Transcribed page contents
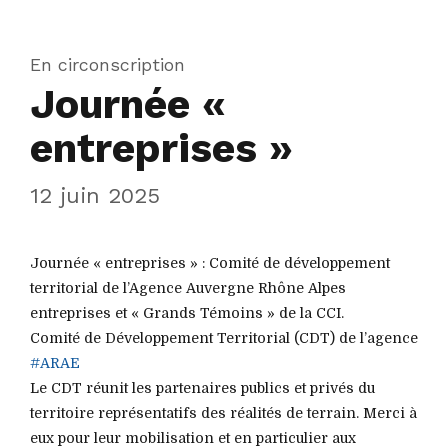
En circonscription
Journée «
entreprises »
12 juin 2025
Journée « entreprises » : Comité de développement
territorial de l’Agence Auvergne Rhône Alpes
entreprises et « Grands Témoins » de la CCI.
Comité de Développement Territorial (CDT) de l’agence
#ARAE
Le CDT réunit les partenaires publics et privés du
territoire représentatifs des réalités de terrain. Merci à
eux pour leur mobilisation et en particulier aux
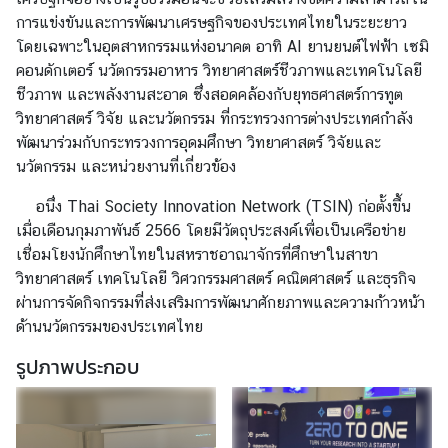
า
การแข่งขันและการพัฒนาเศรษฐกิจของประเทศไทยในระยะยาว
ร
โดยเฉพาะในอุตสาหกรรมแห่งอนาคต อาทิ AI ยานยนต์ไฟฟ้า เซมิ
ด้
คอนดักเตอร์ นวัตกรรมอาหาร วิทยาศาสตร์ชีวภาพและเทคโนโลยี
า
ชีวภาพ และพลังงานสะอาด ซึ่งสอดคล้องกับยุทธศาสตร์การทูต
น
วิทยาศาสตร์ วิจัย และนวัตกรรม ที่กระทรวงการต่างประเทศกำลัง
ก
พัฒนาร่วมกับกระทรวงการอุดมศึกษา วิทยาศาสตร์ วิจัยและ
ง
นวัตกรรม และหน่วยงานที่เกี่ยวข้อง
สุ
อนึ่ง Thai Society Innovation Network (TSIN) ก่อตั้งขึ้น
ล
เมื่อเดือนกุมภาพันธ์ 2566 โดยมีวัตถุประสงค์เพื่อเป็นเครือข่าย
เชื่อมโยงนักศึกษาไทยในสหราชอาณาจักรที่ศึกษาในสาขา
ข้
วิทยาศาสตร์ เทคโนโลยี วิศวกรรมศาสตร์ คณิตศาสตร์ และธุรกิจ
อ
ผ่านการจัดกิจกรรมที่ส่งเสริมการพัฒนาศักยภาพและความก้าวหน้า
มู
ด้านนวัตกรรมของประเทศไทย
ล
รูปภาพประกอบ
สำ
ห
รั
บ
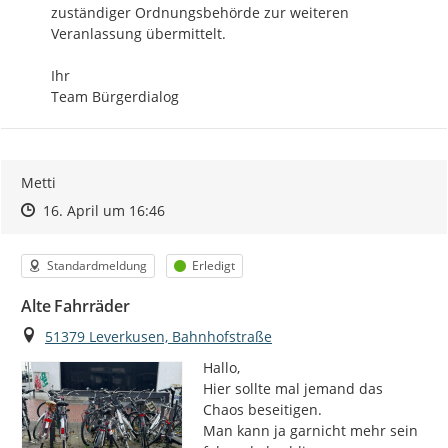
zuständiger Ordnungsbehörde zur weiteren 
Veranlassung übermittelt.

Ihr

Team Bürgerdialog
Metti
Zeitpunkt des Erstellens
Zeitpunkt des Erstellens
Zur Äußerung
16. April um 16:46
Kategorie
Status
Standardmeldung
Erledigt
Alte Fahrräder
Ort
51379 Leverkusen, Bahnhofstraße
Hallo,

Hier sollte mal jemand das 
Chaos beseitigen.

Man kann ja garnicht mehr sein 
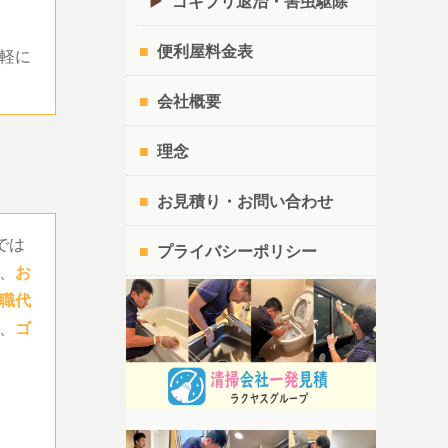
ゴキブリ退治・害虫駆除
便利屋料金表
軽に
会社概要
理念
お見積り・お問い合わせ
では
プライバシーポリシー
、
お
職代
、
ゴ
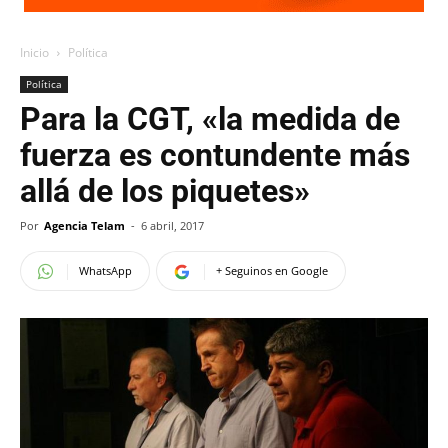
Inicio
Política
Política
Para la CGT, «la medida de
fuerza es contundente más
allá de los piquetes»
Por
Agencia Telam
-
6 abril, 2017
WhatsApp
+ Seguinos en Google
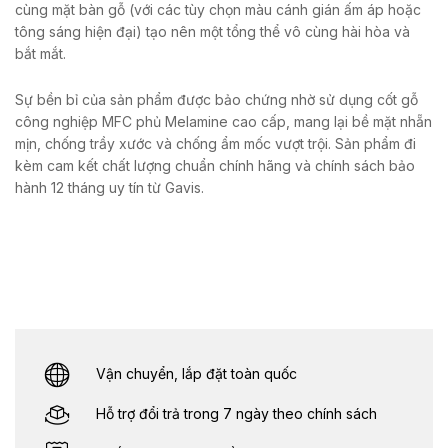
cùng mặt bàn gỗ (với các tùy chọn màu cánh gián ấm áp hoặc
tông sáng hiện đại) tạo nên một tổng thể vô cùng hài hòa và
bắt mắt.
Sự bền bỉ của sản phẩm được bảo chứng nhờ sử dụng cốt gỗ
công nghiệp MFC phủ Melamine cao cấp, mang lại bề mặt nhẵn
mịn, chống trầy xước và chống ẩm mốc vượt trội. Sản phẩm đi
kèm cam kết chất lượng chuẩn chính hãng và chính sách bảo
hành 12 tháng uy tín từ Gavis.
Vận chuyển, lắp đặt toàn quốc
Hỗ trợ đổi trả trong 7 ngày theo chính sách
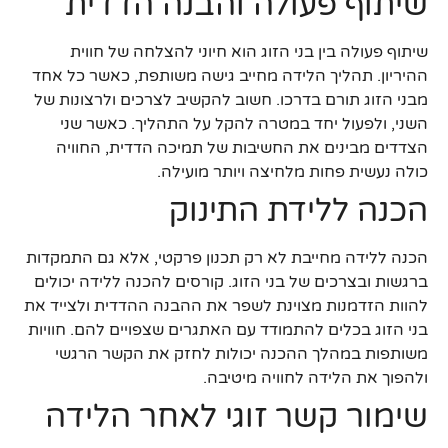
שיתוף פעולה והבנה הדדית
שיתוף פעולה בין בני הזוג הוא חיוני להצלחה של חווית
ההיריון. תהליך הלידה מחייב גישה משותפת, כאשר כל אחד
מבני הזוג תורם בדרכו. חשוב להקשיב לצרכים ולרצונות של
השני, ולפעול יחד במטרה להקל על התהליך. כאשר שני
הצדדים מבינים את החשיבות של תמיכה הדדית, החוויה
כולה נעשית פחות מלחיצה ויותר מועילה.
הכנה ללידת התינוק
הכנה ללידה מחייבת לא רק תכנון פרקטי, אלא גם התמקדות
ברגשות ובצרכים של בני הזוג. קורסים להכנה ללידה יכולים
להוות הזדמנות מצוינת לשפר את ההבנה ההדדית ולצייד את
בני הזוג בכלים להתמודד עם האתגרים שצפויים להם. חוויות
משותפות במהלך ההכנה יכולות לחזק את הקשר הרגשי
ולהפוך את הלידה לחוויה מיטיבה.
שימור קשר זוגי לאחר הלידה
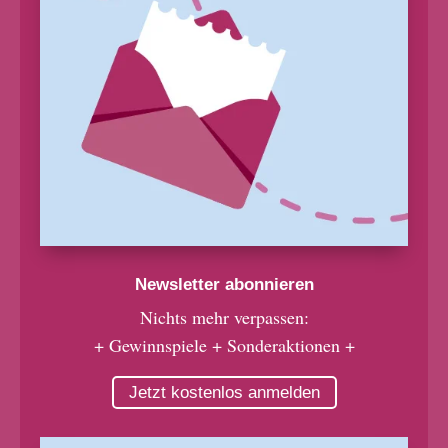
Newsletter abonnieren
Nichts mehr verpassen:
+ Gewinnspiele + Sonderaktionen +
Jetzt kostenlos anmelden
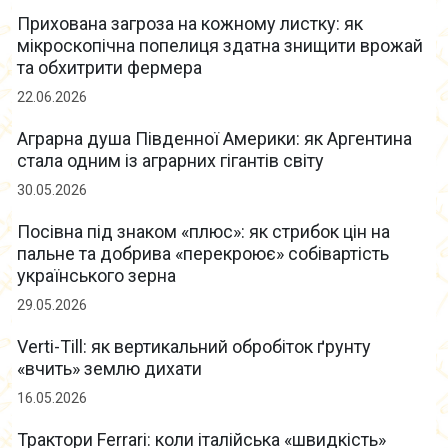
Прихована загроза на кожному листку: як
мікроскопічна попелиця здатна знищити врожай
та обхитрити фермера
22.06.2026
Аграрна душа Південної Америки: як Аргентина
стала одним із аграрних гігантів світу
30.05.2026
Посівна під знаком «плюс»: як стрибок цін на
пальне та добрива «перекроює» собівартість
українського зерна
29.05.2026
Verti-Till: як вертикальний обробіток ґрунту
«вчить» землю дихати
16.05.2026
Трактори Ferrari: коли італійська «швидкість»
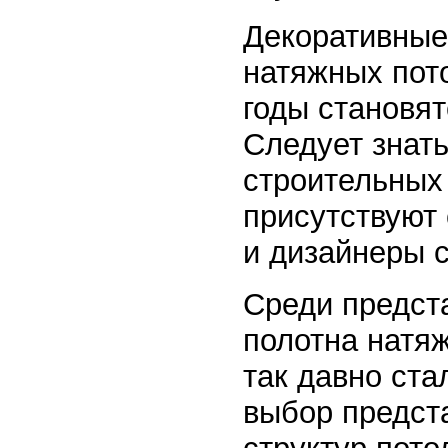
Декоративные
натяжных пот
годы становят
Следует знать
строительных
присутствуют 
и дизайнеры с
Среди предст
полотна натяж
так давно ста
выбор предста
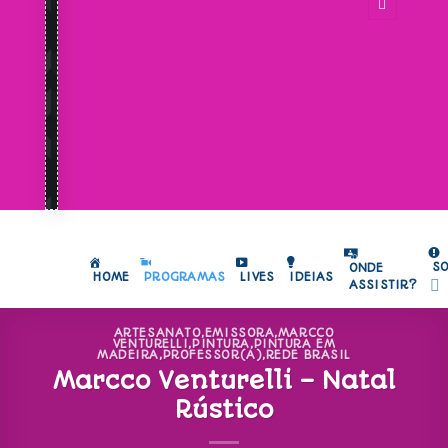
S
ONDE
HOME
PROGRAMAS
LIVES
IDEIAS
ASSISTIR?
ARTESANATO
,
EMISSORA
,
MARCCO
VENTURELLI
,
PINTURA
,
PINTURA EM
MADEIRA
,
PROFESSOR(A)
,
REDE BRASIL
Marcco Venturelli – Natal
Rústico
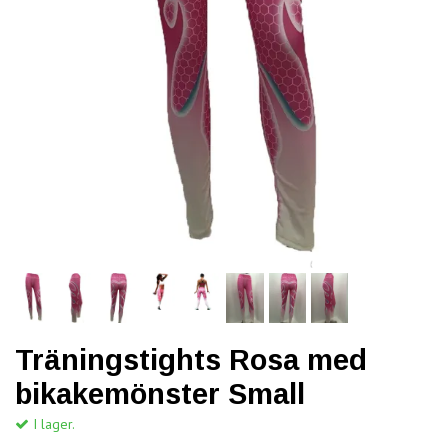
Träningstights Rosa med
bikakemönster Small
I lager.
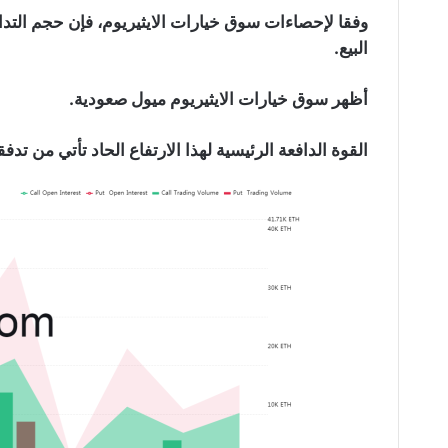
وفقا لإحصاءات سوق خيارات الايثيريوم، فإن حجم التداول
البيع.
أظهر سوق خيارات الايثيريوم ميول صعودية.
القوة الدافعة الرئيسية لهذا الارتفاع الحاد تأتي من ت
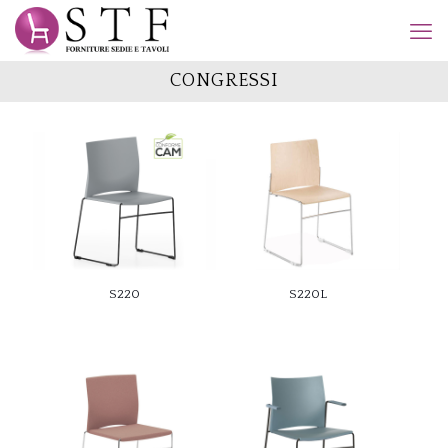
CONGRESSI
S220
S220L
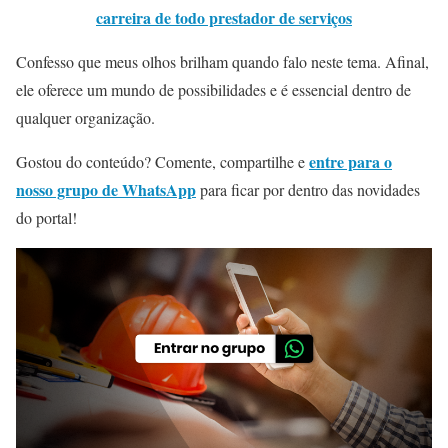
carreira de todo prestador de serviços
Confesso que meus olhos brilham quando falo neste tema. Afinal,
ele oferece um mundo de possibilidades e é essencial dentro de
qualquer organização.
entre para o
Gostou do conteúdo? Comente, compartilhe e
nosso grupo de WhatsApp
para ficar por dentro das novidades
do portal!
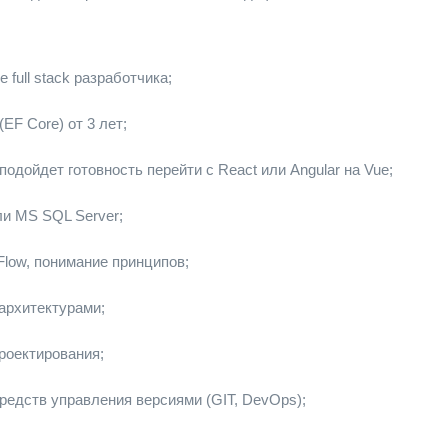
full stack разработчика;
EF Core) от 3 лет;
подойдет готовность перейти с React или Angular на Vue;
ли MS SQL Server;
Flow, понимание принципов;
архитектурами;
роектирования;
редств управления версиями (GIT, DevOps);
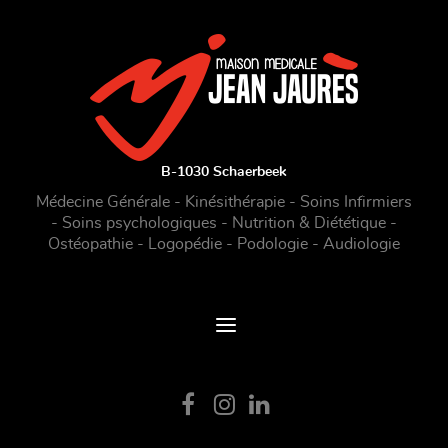
B-1030 Schaerbeek
Médecine Générale - Kinésithérapie - Soins Infirmiers
- Soins psychologiques - Nutrition & Diététique -
Ostéopathie - Logopédie - Podologie - Audiologie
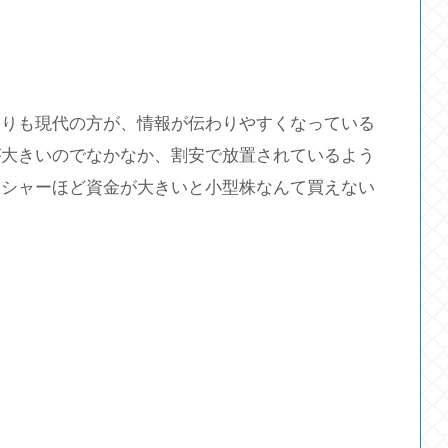
よりも現代の方が、情報が伝わりやすくなっている
が大きいのでなかなか、割安で放置されているよう
クシャーほど資金が大きいと小型株なんて買えない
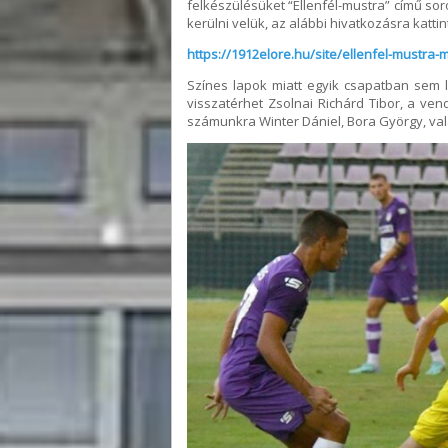
felkészülésüket “Ellenfél-mustra” című so
kerülni velük, az alábbi hivatkozásra katti
https://1912elore.hu/site/ellenfel-mustra
Színes lapok miatt egyik csapatban sem l
visszatérhet Zsolnai Richárd Tibor, a ve
számunkra Winter Dániel, Bora György, valam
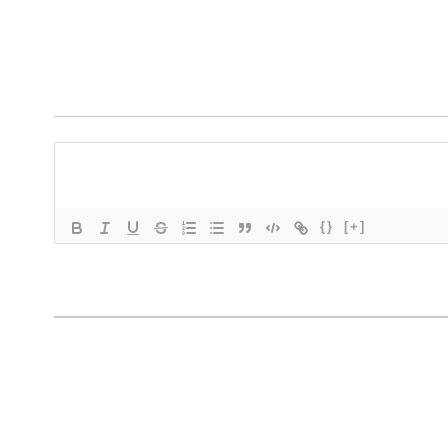
{}
[+]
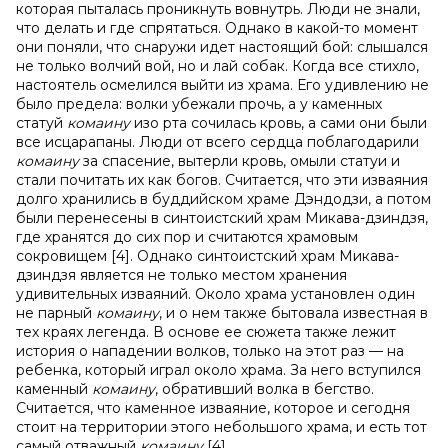
которая пыталась проникнуть вовнутрь. Люди не знали,
что делать и где спрятаться. Однако в какой-то момент
они поняли, что снаружи идет настоящий бой: слышался
не только волчий вой, но и лай собак. Когда все стихло,
настоятель осмелился выйти из храма. Его удивлению не
было предела: волки убежали прочь, а у каменных
статуй
комаину
изо рта сочилась кровь, а сами они были
все исцарапаны. Люди от всего сердца поблагодарили
комаину
за спасение, вытерли кровь, омыли статуи и
стали почитать их как богов. Считается, что эти изваяния
долго хранились в буддийском храме Дэндодзи, а потом
были перенесены в синтоистский храм Микава-дзиндзя,
где хранятся до сих пор и считаются храмовым
сокровищем [4]. Однако синтоистский храм Микава-
дзиндзя является не только местом хранения
удивительных изваяний. Около храма установлен один
не парный
комаину
, и о нем
также бытовала известная в
тех краях легенда. В основе ее сюжета также лежит
история о нападении волков, только на этот раз — на
ребенка, который играл около храма. За него вступился
каменный
комаину
, обративший волка в бегство.
Считается, что каменное изваяние, которое и сегодня
стоит на территории этого небольшого храма, и есть тот
самый отважный
комаину
[4].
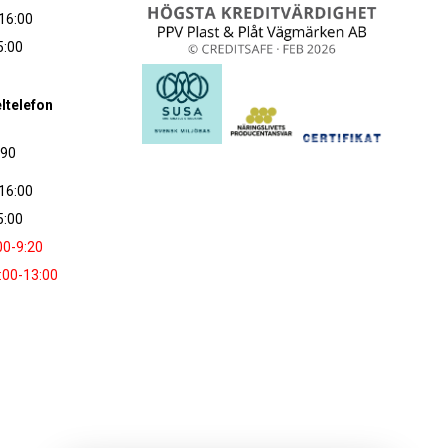
16:00
5:00
ltelefon
090
16:00
5:00
00-9:20
:00-13:00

:: Problem details ::
Write back the stretch of lines above that begins with the line holding "Seguinos en Google" and ends with the line holding "Vận chuyển, lắp đặt toàn quốc", both included, exactly as written. Pictures stay out.

:: Result ::
+ Seguinos en Google
cùng mặt bàn gỗ (với các tùy chọn màu cánh gián ấm áp hoặc
tông sáng hiện đại) tạo nên một tổng thể vô cùng hài hòa và
bắt mắt.
Sự bền bỉ của sản phẩm được bảo chứng nhờ sử dụng cốt gỗ
công nghiệp MFC phủ Melamine cao cấp, mang lại bề mặt nhẵn
mịn, chống trầy xước và chống ẩm mốc vượt trội. Sản phẩm đi
kèm cam kết chất lượng chuẩn chính hãng và chính sách bảo
hành 12 tháng uy tín từ Gavis.
Vận chuyển, lắp đặt toàn quốc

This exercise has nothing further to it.